TASK REQUIREMENTS:
The output consists only of the lines from the one with "marketing purposes. By" through the end of the records, each printed exactly, and contains no pictures.

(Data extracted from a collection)
..........
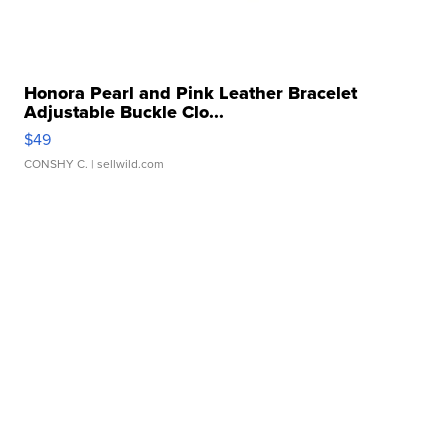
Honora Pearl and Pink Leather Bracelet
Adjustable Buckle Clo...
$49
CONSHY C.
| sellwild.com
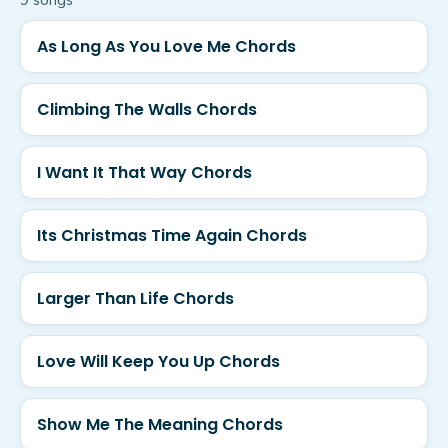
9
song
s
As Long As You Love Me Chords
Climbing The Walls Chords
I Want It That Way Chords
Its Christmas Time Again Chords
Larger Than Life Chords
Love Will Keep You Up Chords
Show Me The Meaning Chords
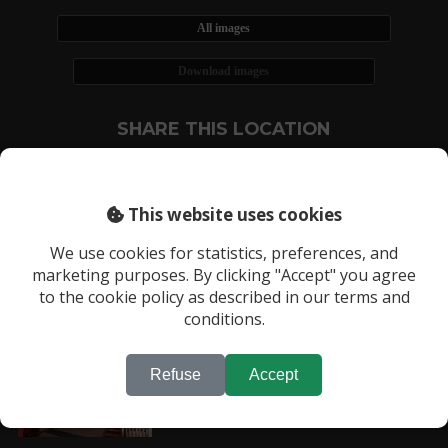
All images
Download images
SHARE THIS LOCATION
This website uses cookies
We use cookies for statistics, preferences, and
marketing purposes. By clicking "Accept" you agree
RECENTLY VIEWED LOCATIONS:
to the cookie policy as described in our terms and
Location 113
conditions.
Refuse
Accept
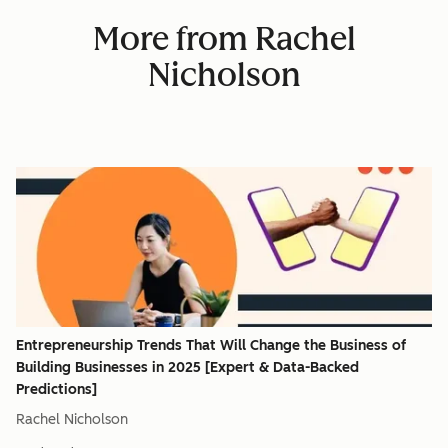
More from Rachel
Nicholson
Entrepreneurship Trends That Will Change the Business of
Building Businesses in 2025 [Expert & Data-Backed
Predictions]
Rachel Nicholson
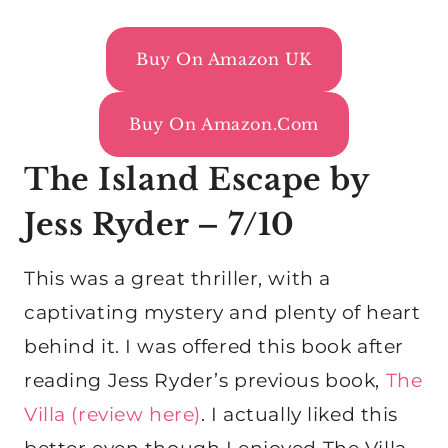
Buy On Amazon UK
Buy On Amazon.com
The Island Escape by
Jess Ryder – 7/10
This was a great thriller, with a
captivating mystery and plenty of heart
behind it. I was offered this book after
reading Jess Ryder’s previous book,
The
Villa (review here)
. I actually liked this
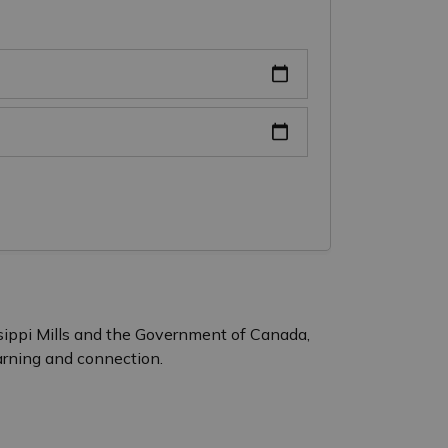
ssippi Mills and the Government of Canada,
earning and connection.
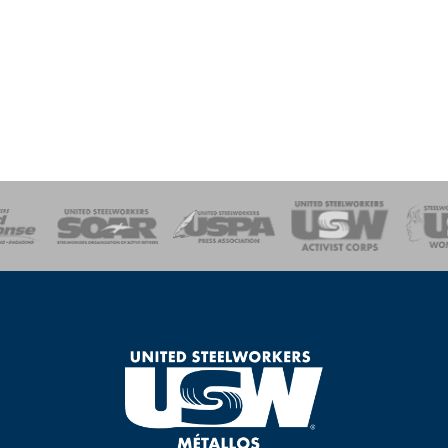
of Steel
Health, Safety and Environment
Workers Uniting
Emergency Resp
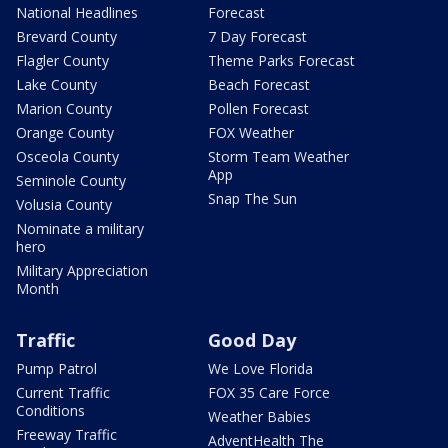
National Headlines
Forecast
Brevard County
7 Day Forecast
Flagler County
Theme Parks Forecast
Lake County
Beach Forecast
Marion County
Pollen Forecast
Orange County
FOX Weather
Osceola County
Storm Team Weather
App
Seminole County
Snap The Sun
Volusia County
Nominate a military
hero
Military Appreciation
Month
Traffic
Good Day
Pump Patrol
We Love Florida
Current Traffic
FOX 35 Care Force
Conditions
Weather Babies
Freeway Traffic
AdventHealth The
..........
EXERCISE RESPONSE:
marketing purposes. By clicking "Accept" you agree
RECENTLY VIEWED LOCATIONS:
to the cookie policy as described in our terms and
Location 113
conditions.
Refuse
Accept
More from Rachel
Nicholson
Entrepreneurship Trends That Will Change the Business of
Building Businesses in 2025 [Expert & Data-Backed
Predictions]
Rachel Nicholson
Buy On Amazon UK
Buy On Amazon.com
The Island Escape by
Jess Ryder – 7/10
This was a great thriller, with a
captivating mystery and plenty of heart
behind it. I was offered this book after
reading Jess Ryder’s previous book,
The
Villa (review here)
. I actually liked this
ssippi Mills and the Government of Canada,
earning and connection.
of Steel
Health, Safety and Environment
Workers Uniting
Emergency Resp
National Headlines
Forecast
Brevard County
7 Day Forecast
Flagler County
Theme Parks Forecast
Lake County
Beach Forecast
Marion County
Pollen Forecast
Orange County
FOX Weather
Osceola County
Storm Team Weather
App
Seminole County
Snap The Sun
Volusia County
Nominate a military
hero
Military Appreciation
Month
Traffic
Good Day
Pump Patrol
We Love Florida
Current Traffic
FOX 35 Care Force
Conditions
Weather Babies
Freeway Traffic
AdventHealth The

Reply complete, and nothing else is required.